How to incorporate video conferencing into your law practice
Lawyers need to consult face-to-face — deposing witnesses and finalizing deals — but there's no reason they can't do those tasks while also saving time and money through technology.
Thu, May 10, 2012 at 01:49 PM
In today’s professional climate, video conferencing is far-reaching. In the legal industry, where all matters are sensitive and every minute is billable, attorneys and clients must connect quickly, easily and efficiently. One solution to reducing travel while still consulting face-to-face, deposing witnesses and finalizing deals is video conferencing. Whether high-end or basic, video conferencing for lawyers is becoming more common both in smaller firms and corporate legal departments.
Looking to incorporate video conferencing into your law practice? Here are tips to get started.

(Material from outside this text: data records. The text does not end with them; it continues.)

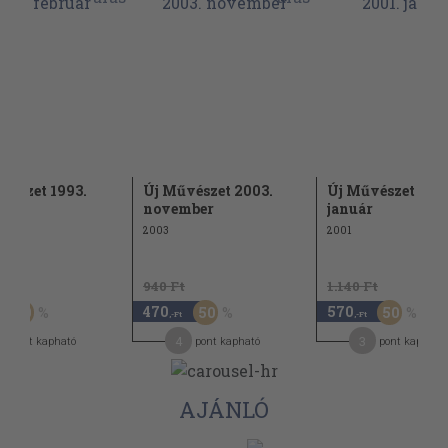
vészet 1993.
Új Művészet 2003.
Új Művészet 200
ár
november
január
2003
2001
Ft
940 Ft
1.140 Ft
470
570
50
50
50
,-Ft
,-Ft
4
3
pont kapható
pont kapható
pont kapható
AJÁNLÓ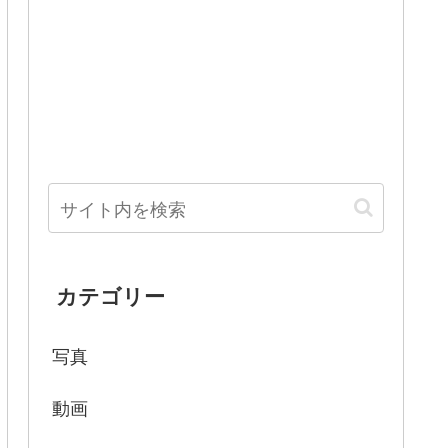
カテゴリー
写真
動画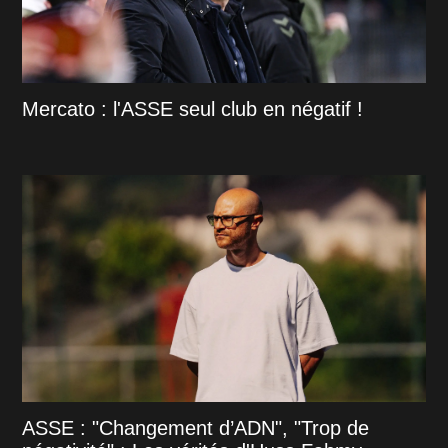
Mercato : l'ASSE seul club en négatif !
ASSE : "Changement d’ADN", "Trop de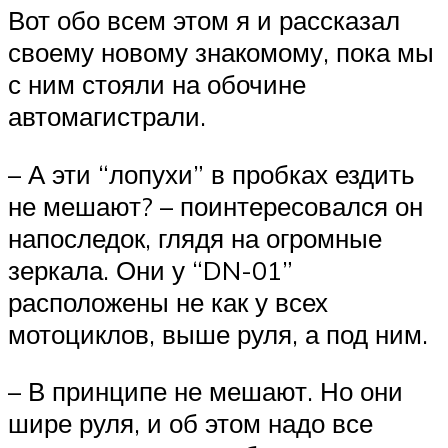
Вот обо всем этом я и рассказал
своему новому знакомому, пока мы
с ним стояли на обочине
автомагистрали.
– А эти “лопухи” в пробках ездить
не мешают? – поинтересовался он
напоследок, глядя на огромные
зеркала. Они у “DN-01”
расположены не как у всех
мотоциклов, выше руля, а под ним.
– В принципе не мешают. Но они
шире руля, и об этом надо все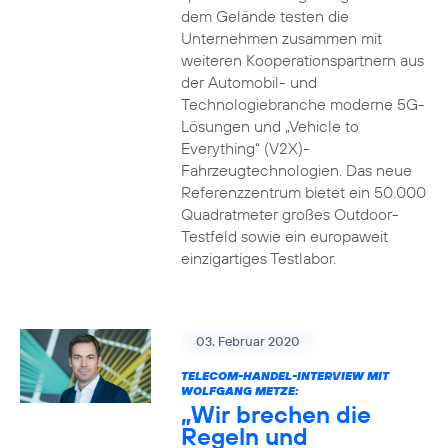
dem Gelände testen die
Unternehmen zusammen mit
weiteren Kooperationspartnern aus
der Automobil- und
Technologiebranche moderne 5G-
Lösungen und „Vehicle to
Everything“ (V2X)-
Fahrzeugtechnologien. Das neue
Referenzzentrum bietet ein 50.000
Quadratmeter großes Outdoor-
Testfeld sowie ein europaweit
einzigartiges Testlabor.
03. Februar 2020
TELECOM-HANDEL-INTERVIEW MIT
WOLFGANG METZE:
„Wir brechen die
Regeln und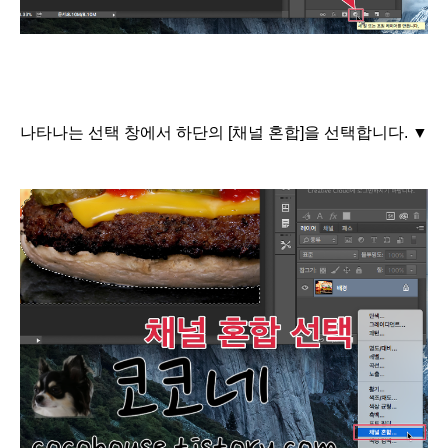
나타나는 선택
창에서 하단의 [채널 혼합
]을
선택합
니다. ▼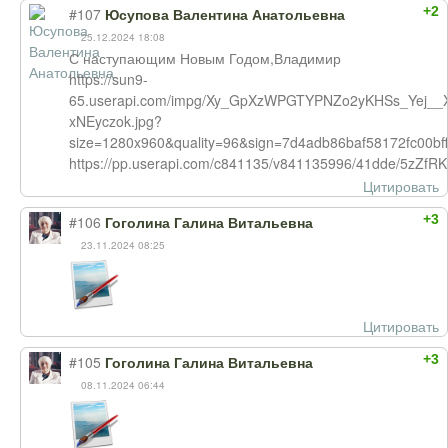
+2
#107
Юсупова Валентина Анатольевна
25.12.2024 18:08
С наступающим Новым Годом,Владимир
https://sun9-
65.userapi.com/impg/Xy_GpXzWPGTYPNZo2yKHSs_Yej__
xNEyczok.jpg?
size=1280x960&quality=96&sign=7d4adb86baf58172fc00b
https://pp.userapi.com/c841135/v841135996/41dde/5zZfRK
Цитировать
+3
#106
Гоголина Галина Витальевна
23.11.2024 08:25
Цитировать
+3
#105
Гоголина Галина Витальевна
08.11.2024 06:44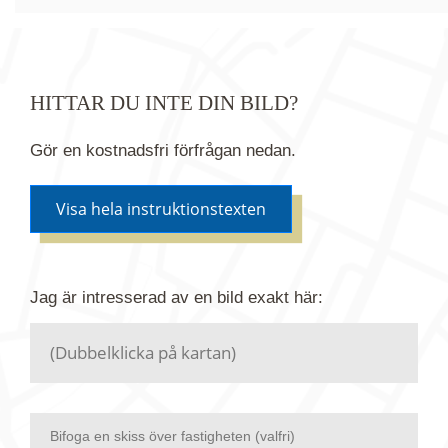
HITTAR DU INTE DIN BILD?
Gör en kostnadsfri förfrågan nedan.
Visa hela instruktionstexten
Om du inte hittar bilden du söker i vår bildbank via
Jag är intresserad av en bild
exakt
här:
kartan ovanför kan du istället göra en kostnadsfri
förfrågan. Vi har flera miljoner bilder i vårt arkiv
men endast en bråkdel av dessa bilder finns i
dagsläget publicerade här.
Bifoga en skiss över fastigheten (valfri)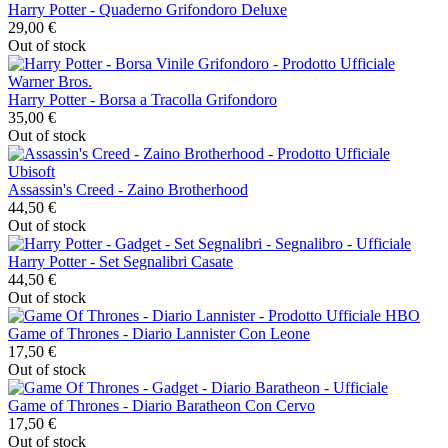
Harry Potter - Quaderno Grifondoro Deluxe
29,00 €
Out of stock
Harry Potter - Borsa a Tracolla Grifondoro
35,00 €
Out of stock
Assassin's Creed - Zaino Brotherhood
44,50 €
Out of stock
Harry Potter - Set Segnalibri Casate
44,50 €
Out of stock
Game of Thrones - Diario Lannister Con Leone
17,50 €
Out of stock
Game of Thrones - Diario Baratheon Con Cervo
17,50 €
Out of stock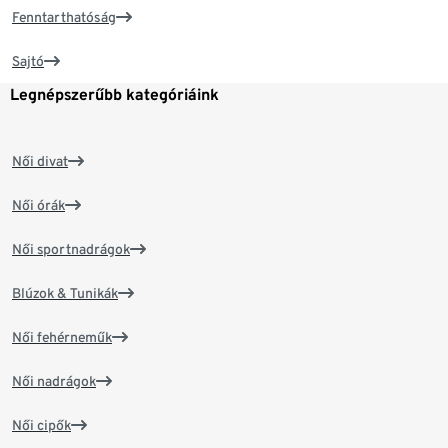
Fenntarthatóság
Sajtó
Legnépszerűbb kategóriáink
Női divat
Női órák
Női sportnadrágok
Blúzok & Tunikák
Női fehérneműk
Női nadrágok
Női cipők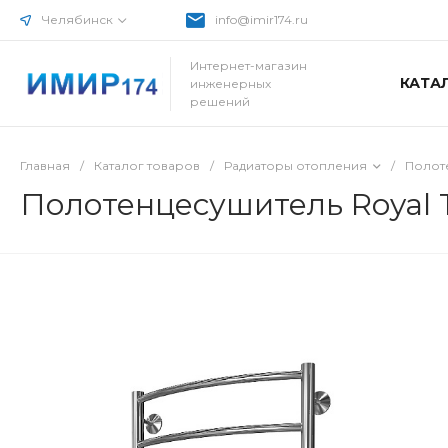
Челябинск
info@imir174.ru
Интернет-магазин
КАТА
инженерных
решений
Главная
/
Каталог товаров
/
Радиаторы отопления
/
Полот
Полотенцесушитель Royal 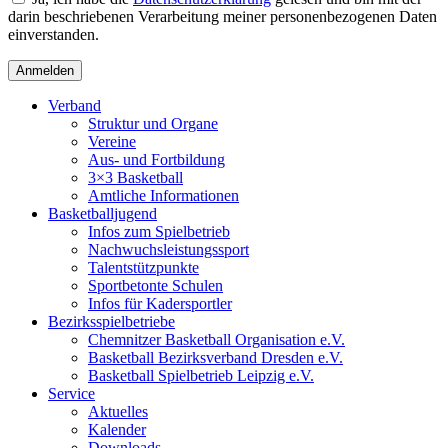
darin beschriebenen Verarbeitung meiner personenbezogenen Daten
einverstanden.
Verband
Struktur und Organe
Vereine
Aus- und Fortbildung
3×3 Basketball
Amtliche Informationen
Basketballjugend
Infos zum Spielbetrieb
Nachwuchsleistungssport
Talentstützpunkte
Sportbetonte Schulen
Infos für Kadersportler
Bezirksspielbetriebe
Chemnitzer Basketball Organisation e.V.
Basketball Bezirksverband Dresden e.V.
Basketball Spielbetrieb Leipzig e.V.
Service
Aktuelles
Kalender
Downloads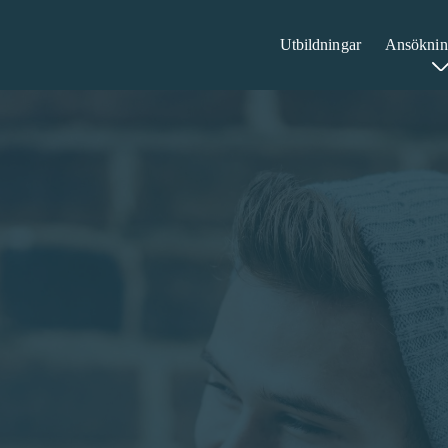
Utbildningar
Ansöknin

Know your budget. Can you afford the most expensive system? Cisco TelePresence 3000, which starts at about $300,000, is considered top of the line, according to Steven Levy, principal of Seattle-based Lexician, who recently was interviewed on a podcast called Law Technology Now. This system uses virtual conference rooms to create lifelike meetings. “Somebody sneezes in the other conference room and you want to reach across and hand them a hanky,” Levy said to podcast host Monica Bay. “It’s that effective an illusion.” For most, this price point is extreme. So Levy suggests “80-20 versions” of video conferencing systems, which deliver 80 percent of the value for 20 percent or less of the cost.

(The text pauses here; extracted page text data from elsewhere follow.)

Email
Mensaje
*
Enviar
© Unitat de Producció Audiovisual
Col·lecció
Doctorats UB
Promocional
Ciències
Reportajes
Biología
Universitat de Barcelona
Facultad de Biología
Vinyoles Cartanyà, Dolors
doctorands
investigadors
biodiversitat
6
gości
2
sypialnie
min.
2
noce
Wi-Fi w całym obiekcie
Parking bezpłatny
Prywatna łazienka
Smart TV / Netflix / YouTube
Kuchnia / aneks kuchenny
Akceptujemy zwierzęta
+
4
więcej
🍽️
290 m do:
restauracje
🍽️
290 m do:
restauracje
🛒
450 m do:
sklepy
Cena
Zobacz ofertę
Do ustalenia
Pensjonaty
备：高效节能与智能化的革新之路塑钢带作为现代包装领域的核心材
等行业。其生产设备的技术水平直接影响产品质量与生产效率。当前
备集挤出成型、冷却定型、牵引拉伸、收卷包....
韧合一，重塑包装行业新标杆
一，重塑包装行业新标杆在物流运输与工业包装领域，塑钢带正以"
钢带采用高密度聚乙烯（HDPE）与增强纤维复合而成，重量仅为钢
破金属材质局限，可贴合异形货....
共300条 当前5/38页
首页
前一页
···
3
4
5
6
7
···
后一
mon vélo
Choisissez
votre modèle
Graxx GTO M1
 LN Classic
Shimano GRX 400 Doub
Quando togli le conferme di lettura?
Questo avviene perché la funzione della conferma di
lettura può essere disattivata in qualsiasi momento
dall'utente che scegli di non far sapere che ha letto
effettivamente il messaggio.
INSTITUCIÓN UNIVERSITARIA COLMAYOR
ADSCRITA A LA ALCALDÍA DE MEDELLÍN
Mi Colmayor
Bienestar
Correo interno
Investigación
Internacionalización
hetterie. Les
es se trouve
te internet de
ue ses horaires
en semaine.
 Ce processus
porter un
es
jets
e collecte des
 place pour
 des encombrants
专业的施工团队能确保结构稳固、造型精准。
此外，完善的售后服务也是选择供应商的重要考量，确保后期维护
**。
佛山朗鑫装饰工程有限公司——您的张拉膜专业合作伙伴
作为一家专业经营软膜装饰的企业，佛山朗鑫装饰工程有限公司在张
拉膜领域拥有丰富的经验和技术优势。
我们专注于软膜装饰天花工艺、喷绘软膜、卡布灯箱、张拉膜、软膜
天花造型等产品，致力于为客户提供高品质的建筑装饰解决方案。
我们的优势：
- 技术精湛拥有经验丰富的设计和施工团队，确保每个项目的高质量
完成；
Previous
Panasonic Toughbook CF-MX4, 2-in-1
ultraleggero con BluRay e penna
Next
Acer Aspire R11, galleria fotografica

Consider your needs. “If the addition of video conferencing will save many, or all, of your attorneys significant amounts of time in commuting and improve the productivity of their work day, then video conferencing will definitely help to grow your practice,” wrote corporate branding expert Harold German in the technology journal LLRX. Does your firm or company have multiple offices across the country and/or globe? Is it involved in cases with witnesses scattered far and wide? If you want video conferencing primarily for meetings, look to streamlined in-house systems, which can be set up in a central location with large monitors to accommodate more participants. Desktop systems in individual offices work well for intimate discussions, such as a deposition when an associate is on site and a senior attorney observes via video.

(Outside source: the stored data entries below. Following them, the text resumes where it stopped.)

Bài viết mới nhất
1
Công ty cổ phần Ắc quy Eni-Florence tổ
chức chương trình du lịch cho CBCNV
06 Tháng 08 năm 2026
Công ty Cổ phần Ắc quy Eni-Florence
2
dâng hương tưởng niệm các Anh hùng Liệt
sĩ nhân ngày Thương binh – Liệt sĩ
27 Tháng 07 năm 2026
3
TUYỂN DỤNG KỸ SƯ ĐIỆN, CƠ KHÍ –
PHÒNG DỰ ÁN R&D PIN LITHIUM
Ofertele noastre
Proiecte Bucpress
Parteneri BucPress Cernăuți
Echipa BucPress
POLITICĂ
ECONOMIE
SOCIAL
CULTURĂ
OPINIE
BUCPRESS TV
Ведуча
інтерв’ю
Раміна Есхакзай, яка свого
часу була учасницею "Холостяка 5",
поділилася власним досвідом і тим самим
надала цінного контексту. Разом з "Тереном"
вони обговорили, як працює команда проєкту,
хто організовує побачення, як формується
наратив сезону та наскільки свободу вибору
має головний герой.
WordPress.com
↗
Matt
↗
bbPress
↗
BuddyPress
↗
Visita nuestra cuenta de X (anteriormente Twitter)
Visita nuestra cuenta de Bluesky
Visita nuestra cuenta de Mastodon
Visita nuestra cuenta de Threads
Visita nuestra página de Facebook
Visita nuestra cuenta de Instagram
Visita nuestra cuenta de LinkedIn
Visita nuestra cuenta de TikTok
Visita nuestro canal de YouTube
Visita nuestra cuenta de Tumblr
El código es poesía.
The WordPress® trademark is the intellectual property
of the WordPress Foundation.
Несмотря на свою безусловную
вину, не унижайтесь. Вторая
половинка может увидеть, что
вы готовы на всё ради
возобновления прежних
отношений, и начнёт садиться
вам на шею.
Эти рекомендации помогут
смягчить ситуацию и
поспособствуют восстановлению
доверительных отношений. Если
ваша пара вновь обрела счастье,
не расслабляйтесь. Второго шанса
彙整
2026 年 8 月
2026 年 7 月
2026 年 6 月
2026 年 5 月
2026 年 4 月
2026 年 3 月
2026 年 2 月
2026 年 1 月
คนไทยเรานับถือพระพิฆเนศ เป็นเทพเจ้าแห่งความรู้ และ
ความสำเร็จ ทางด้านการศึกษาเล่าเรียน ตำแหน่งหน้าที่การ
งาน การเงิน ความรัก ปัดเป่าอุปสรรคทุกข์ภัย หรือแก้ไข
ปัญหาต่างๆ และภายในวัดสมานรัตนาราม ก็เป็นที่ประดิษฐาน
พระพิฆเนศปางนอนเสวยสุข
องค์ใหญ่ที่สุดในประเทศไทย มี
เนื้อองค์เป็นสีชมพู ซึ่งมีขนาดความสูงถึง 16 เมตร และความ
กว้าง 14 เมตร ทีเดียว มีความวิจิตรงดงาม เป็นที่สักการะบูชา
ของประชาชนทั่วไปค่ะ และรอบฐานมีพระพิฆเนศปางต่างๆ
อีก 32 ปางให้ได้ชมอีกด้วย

Resolve for the best image. Most IT departments will understand the technology better than an attorney, but it helps if the lawyer is schooled in some basic terminology. The camera is crucial to a successful video conference, said Levy. “The number of pixels you’re transmitting is very significant to that suspension of disbelief that transforms a video conference into a conversation,” he added. While most desktop and laptop Web cameras are low resolution, he recommends a resolution of at least 2 megapixels, with a frame rate of 30 frames per second. Don’t know what that means? Share that information with the right people, and you will get the right video conferencing equipment.
Secure the security. Firewalls, password protection and other security measures often take minutes to install, but they are likely the most crucial piece of the video conferencing experience for lawyers, who rely on attorney-client privilege to do their jobs. Take protection seriously: a technology security firm recently demonstrated for The New York Times how simple it was to hack into major global companies’ computer systems — including law firms and corporate legal departments — via their video conferencing equipment.
As ubiquitous as video conferencing is today, it makes sense for the legal profession to embrace the technology for the good of their business — and their clients, said Levy. “To be able to see somebody face to face, it’s a very powerful tool,” he said. “You lose yourself in the conversation if the quality is good enough.”